• Data supplied:

+===+

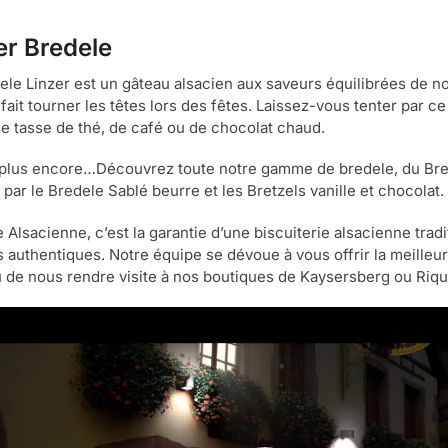
er Bredele
ele Linzer est un gâteau alsacien aux saveurs équilibrées de no
l fait tourner les têtes lors des fêtes. Laissez-vous tenter par 
e tasse de thé, de café ou de chocolat chaud.
 plus encore…Découvrez toute notre gamme de bredele, du Brede
 par le Bredele Sablé beurre et les Bretzels vanille et chocolat.
 Alsacienne, c’est la garantie d’une biscuiterie alsacienne tradi
s authentiques. Notre équipe se dévoue à vous offrir la meilleur
u de nous rendre visite à nos boutiques de Kaysersberg ou Riqu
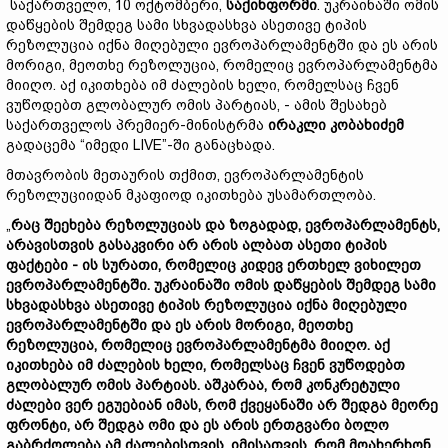
საქართველო, 10 ოქტომბერი,
საქინფორმი
. უკრაინაში ომის
დაწყების შემდეგ სამი სხვადასხვა ასეთივე ტიპის
რეზოლუცია იქნა მიღებული ევროპარლამენტში და ეს არის
მორიგი, მეოთხე რეზოლუცია, რომელიც ევროპარლამენტმა
მიიღო. აქ იკითხება იმ ძალების ხელი, რომელსაც ჩვენ
ვუწოდებთ გლობალურ ომის პარტიას, - ამის შესახებ
საქართველოს პრემიერ-მინისტრმა
ირაკლი კობახიძემ
გადაცემა “იმედი LIVE”-ში განაცხადა.
მთავრობის მეთაურის თქმით, ევროპარლამენტის
რეზოლუციიდან მკაფიოდ იკითხება უსამართლობა.
„
რაც შეეხება რეზოლუციას და ზოგადად, ევროპარლამენტს,
არავისთვის გასაკვირი არ არის ალბათ ასეთი ტიპის
ფაქტები - ის სურათი, რომელიც კიდევ ერთხელ ვიხილეთ
ევროპარლამენტში. უკრაინაში ომის დაწყების შემდეგ სამი
სხვადასხვა ასეთივე ტიპის რეზოლუცია იქნა მიღებული
ევროპარლამენტში და ეს არის მორიგი, მეოთხე
რეზოლუცია, რომელიც ევროპარლამენტმა მიიღო. აქ
იკითხება იმ ძალების ხელი, რომელსაც ჩვენ ვუწოდებთ
გლობალურ ომის პარტიას. აშკარაა, რომ კონკრეტული
ძალები ვერ ეგუებიან იმას, რომ ქვეყანაში არ შედგა მეორე
ფრონტი, არ შედგა ომი და ეს არის ერთგვარი ბოლო
გაბრძოლება ამ ძალებისთვის, იმისათვის, რომ მოახერხონ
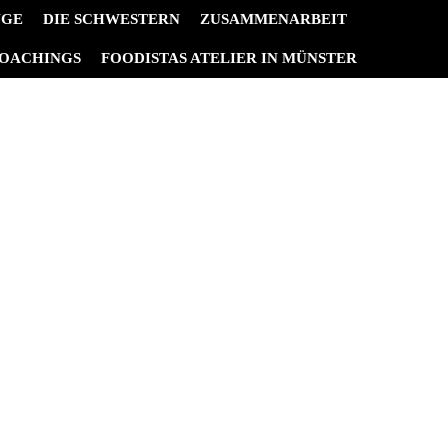
NGE
DIE SCHWESTERN
ZUSAMMENARBEIT
OACHINGS
FOODISTAS ATELIER IN MÜNSTER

+===+

• The problem: Once you have found every line in the listing that holds the string "რომელსაც", copy each of them.

• Output of the exercise:
მიიღო. აქ იკითხება იმ ძალების ხელი, რომელსაც ჩვენ
იკითხება იმ ძალების ხელი, რომელსაც ჩვენ ვუწოდებთ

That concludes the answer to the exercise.